Thursday, 23 February 2023

What does the error message "fork: retry: Resource temporarily unavailable"

Issue:
The following errors are seen in /var/log/secure:

Feb 23 14:34:57 erpuatappl sshd[11618]: fatal: setresuid 501: Resource temporarily unavailable
Feb 23 14:41:15 erpuatappl sshd[11850]: error: do_exec_pty: fork: Resource temporarily unavailable

Root Cause:
There can be various reasons for processes not being able to fork:

There is a misbehaving service or process running, consuming more resources than expected.
The system was not able to create new processes, because of the limits set for nproc in /etc/security/limits.conf.
The system ran out of memory and new processes were unable to start because they could not allocate memory.
There is not an available ID to assign to the new process. A unique value less than kernel.pid_max must be available.

Resolution:
There can be various reasons for processes not being able to fork and thus that means there are also various resolution:

1. When the system runs into a limitation in the number of processes, increase the nproc value in /etc/security/limits.conf or /etc/security/limits.d/90-nproc.conf depending on RHEL version. 

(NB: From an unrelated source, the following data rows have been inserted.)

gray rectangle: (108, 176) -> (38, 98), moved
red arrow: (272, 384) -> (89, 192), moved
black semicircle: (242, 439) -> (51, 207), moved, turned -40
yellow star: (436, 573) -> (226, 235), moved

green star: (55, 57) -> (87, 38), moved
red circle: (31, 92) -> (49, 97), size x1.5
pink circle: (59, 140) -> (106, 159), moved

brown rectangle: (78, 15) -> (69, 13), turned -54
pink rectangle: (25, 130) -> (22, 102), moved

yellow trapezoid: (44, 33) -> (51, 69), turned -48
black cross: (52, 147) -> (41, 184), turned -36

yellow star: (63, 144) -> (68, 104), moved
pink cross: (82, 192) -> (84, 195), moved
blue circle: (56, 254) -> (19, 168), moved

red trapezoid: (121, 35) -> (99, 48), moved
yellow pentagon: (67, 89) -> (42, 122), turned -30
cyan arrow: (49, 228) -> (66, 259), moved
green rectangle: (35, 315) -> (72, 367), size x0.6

2. The limit can be increased for a specific user or all users. For example, here is an example of /etc/security/limits.d/90-nproc.conf file.

<user>       -          nproc     2048      <<<----[ Only for "<user>" user ]

*            -          nproc     2048      <<<----[ For all user's ]

3. Check the total number of threads and processes running on the server:

[applmgr@erpuatappl ~]$  ps -eLf | wc -l

2332

[applmgr@erpuatappl ~]$ cat /proc/sys/kernel/pid_max

32768

For example, if the above result is 2332, then increase kernel.pid_max to 32768.

kernel.pid_max must be larger than the total number of simultaneous threads and processes.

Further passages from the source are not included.